Además de la pérdida, muy presente en los versos escritos desde el exilio y en los versos dedicados a su hijo fallecido, el viaje es uno de los temas recurrentes en la poesía de Méndez, un tema que va estrechamente ligado a sus descripciones urbanas, a esos paseos por ciudades, a veces sin nombres, que la poeta realiza como solitaria observadora. La experiencia urbana así como la experiencia del viaje a la construcción de un sujeto poético femenino que busca, aspira y reclama la libertad, un sujeto poético femenino que se reivindica a sí mismo, que se constituye precisamente como sujeto y no como objeto. “¿Adónde debo de ir/para gritar lo que siento/ y que se me pueda oír? / Quisiera ser Voz-Campana, /que en todo lugar sonase/ para que oyeran las gentes/ que el mundo muere de hambre”, escribe en 1970 Méndez.

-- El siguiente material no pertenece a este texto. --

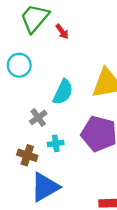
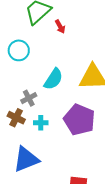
brown cross: (27, 155) -> (16, 118), moved

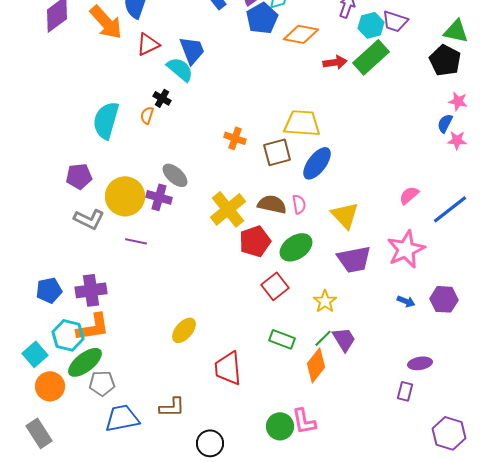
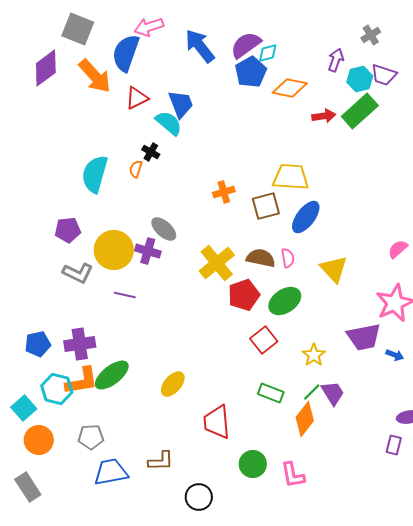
orange cross: (235, 138) -> (224, 192), turned -35
purple trapezoid: (354, 259) -> (364, 337), moved
green ellipse: (85, 362) -> (112, 375), moved
green circle: (280, 426) -> (253, 464), moved

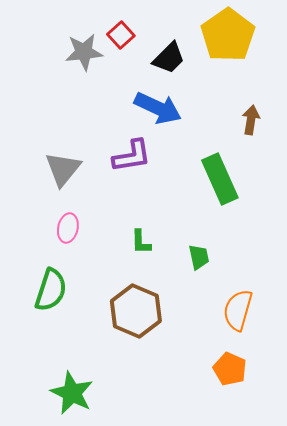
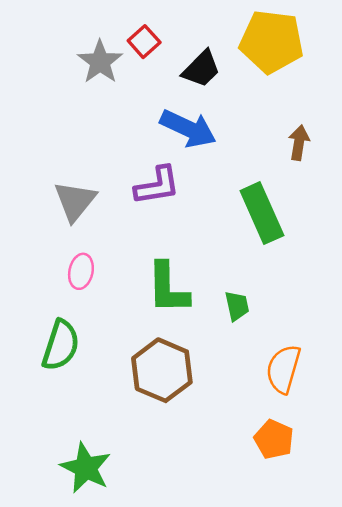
yellow pentagon: (228, 35) -> (271, 42), turned -30
gray star: (84, 52) -> (100, 62), turned -30
green L-shape: (141, 242) -> (168, 288), size x1.8

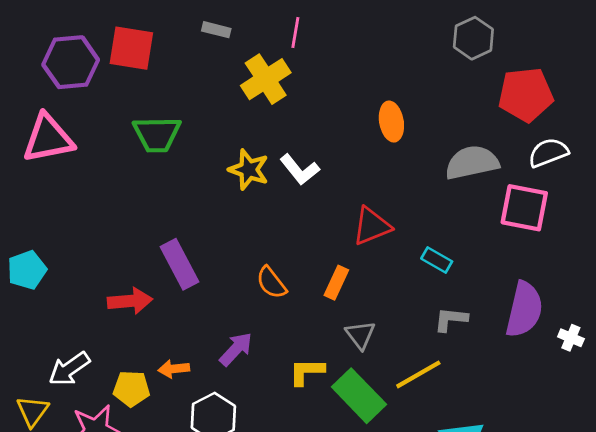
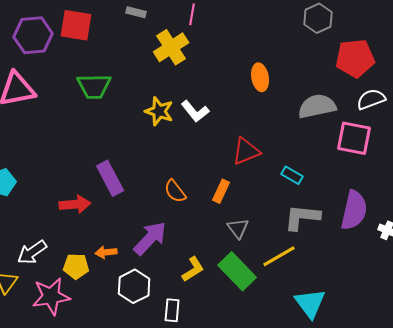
gray L-shape: (451, 319) -> (302, 217), size x1.5
purple arrow: (236, 349) -> (150, 238), size x1.4
yellow L-shape: (307, 372) -> (193, 269), moved, turned 148

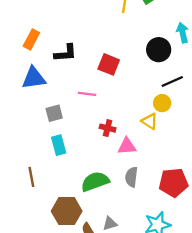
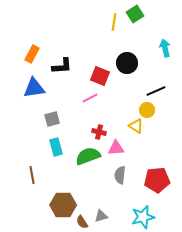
black circle: (159, 50) -> (127, 63), moved
pink line: (87, 94) -> (90, 98), moved, turned -35
green semicircle: (95, 181) -> (88, 156), moved

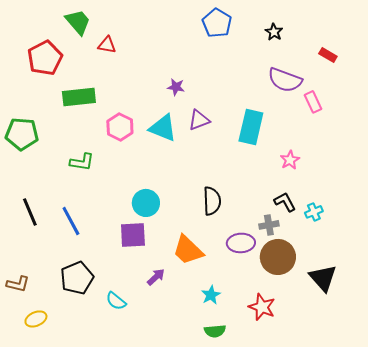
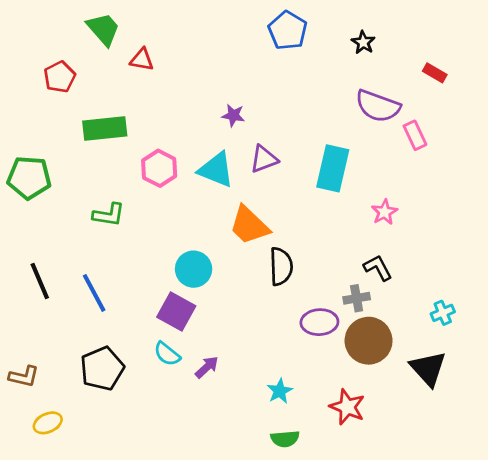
red pentagon: (45, 58) -> (60, 77), size x0.7
cyan cross: (314, 212) -> (443, 313), moved
purple square: (133, 235) -> (176, 312), turned 32
orange trapezoid: (188, 250) -> (249, 225), moved
cyan semicircle: (116, 301) -> (167, 354), moved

En estos versos, no solo observamos el deseo de alzar la voz y de que esta voz, con toda legitimidad, sea escuchada, sino también su compromiso social y político, algo que queda muy patente, sobre todo si tenemos su experiencia de exiliada, en su poema de 1930 Así: “No me pidáis pasaporte/ porque no soy extranjera, /que las puertas de mi casa /son las de cada frontera.” Méndez no entendía ni de fronteras ni de diferencias entre personas, sus poemas, desde los primeros hasta los más reflexivos e intimistas de los últimos años, son un canto a la libertad, una afirmación de sí misma, una reivindicación de la emancipación de la mujer: “Mis brazos/los remos. / La quilla/ mi cuerpo./ Timón: / Mi pensamiento. / (Si fuera sirena/ mis cantos/ serán mis versos)”, leemos en su poema Nadadora. Los pensamientos fueron su timón y el cuerpo su quilla, de su mano se adentró en puertos y en las zonas oscuras de la ciudad, de su mano escribió y alzó la voz, se hizo editora y, a pesar de los vaivenes de la vida, nunca renunció a vivir por sí sola, reclamando a la muerte más tiempo: “No vengas, Muerte, todavía/ que aún tengo que tejer la larga escala/ que ha de subirme allá donde deseo”.